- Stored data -
◇ ◇ ◇
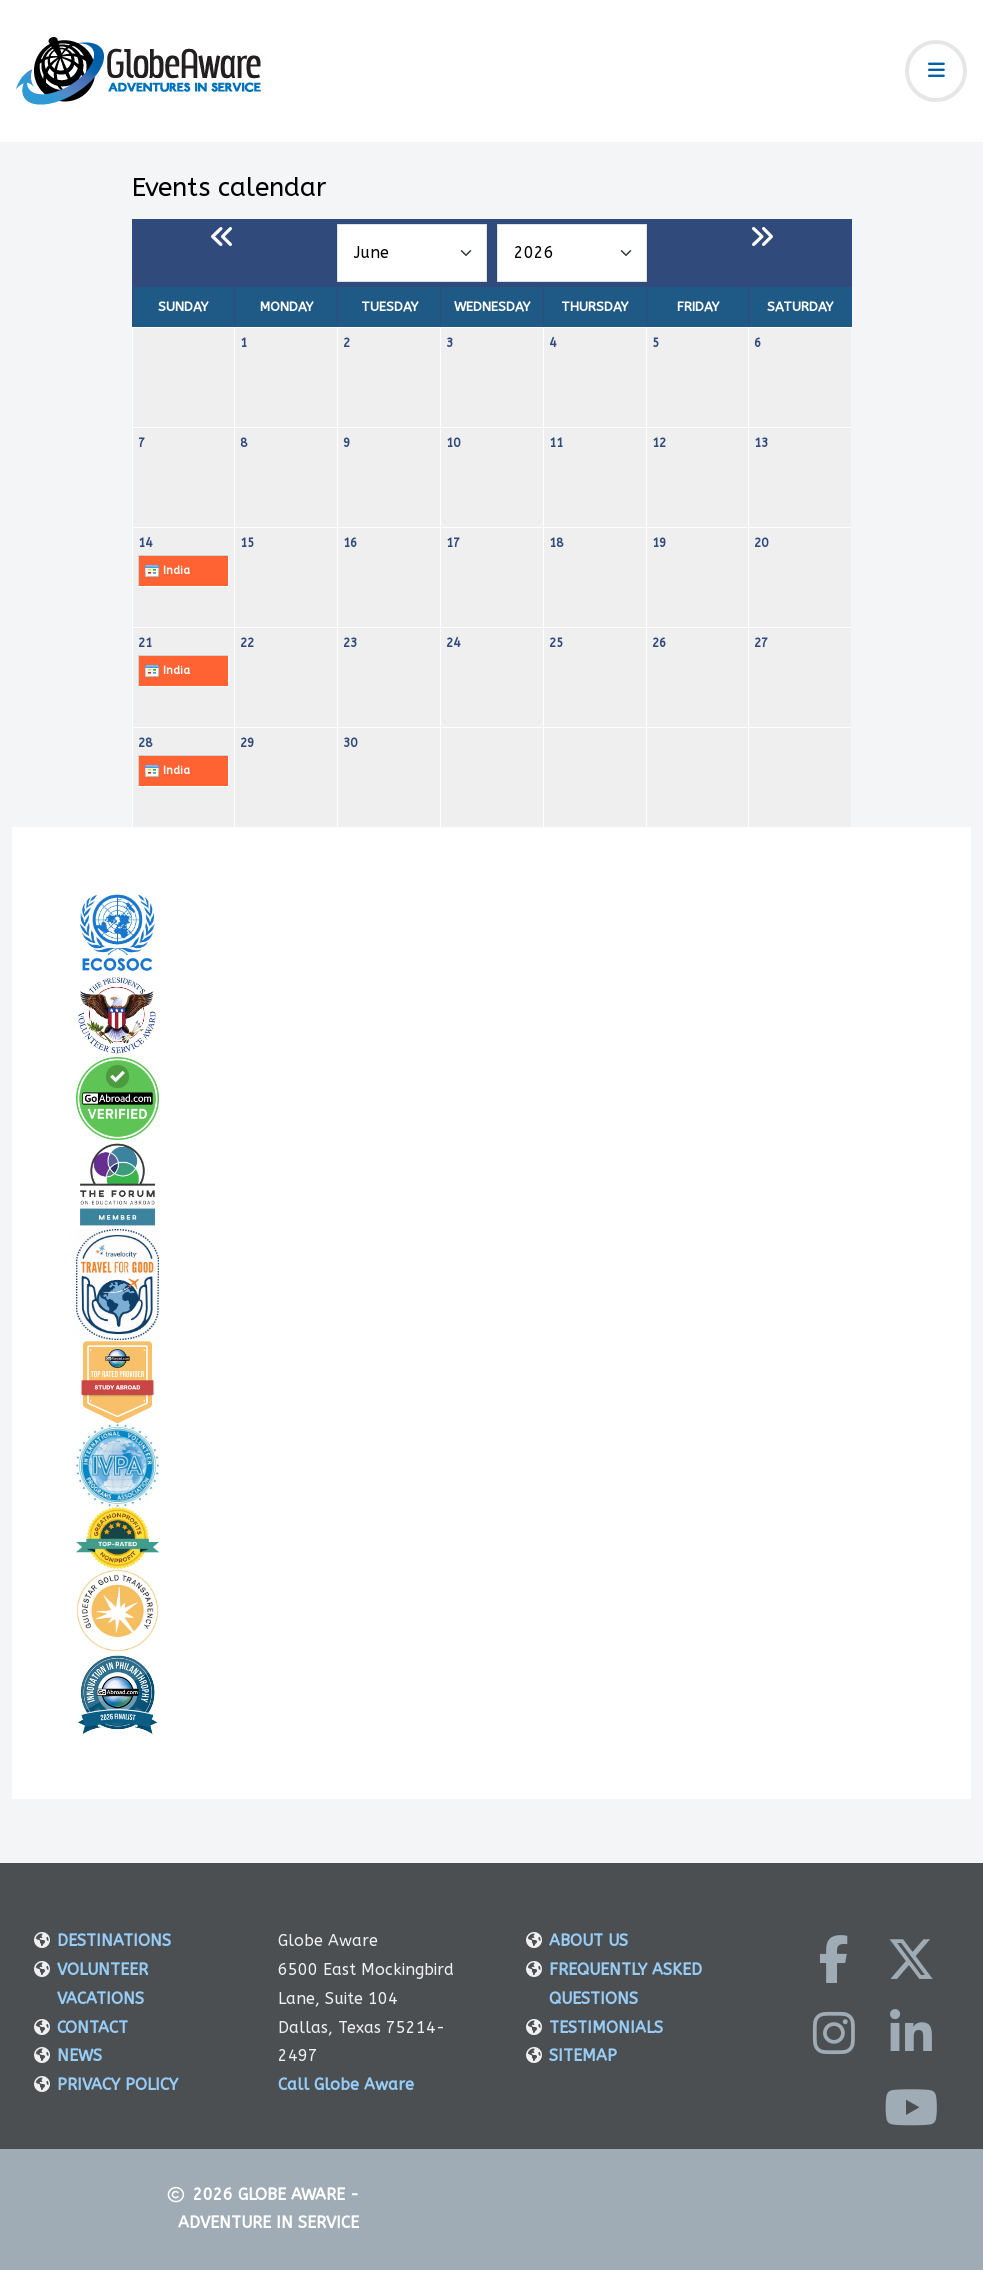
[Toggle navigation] (936, 71)
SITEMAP (583, 2055)
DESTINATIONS (114, 1940)
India (167, 571)
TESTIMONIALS (606, 2027)
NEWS (79, 2055)
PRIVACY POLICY (117, 2084)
◇ ◇ ◇
- WORK TASK -
Would you retype every line shown above exactly, leaving the pictures aside?

- EXPECTED ANSWER -
[Toggle navigation] (936, 71)
SITEMAP (583, 2055)
DESTINATIONS (114, 1940)
India (167, 571)
TESTIMONIALS (606, 2027)
NEWS (79, 2055)
PRIVACY POLICY (117, 2084)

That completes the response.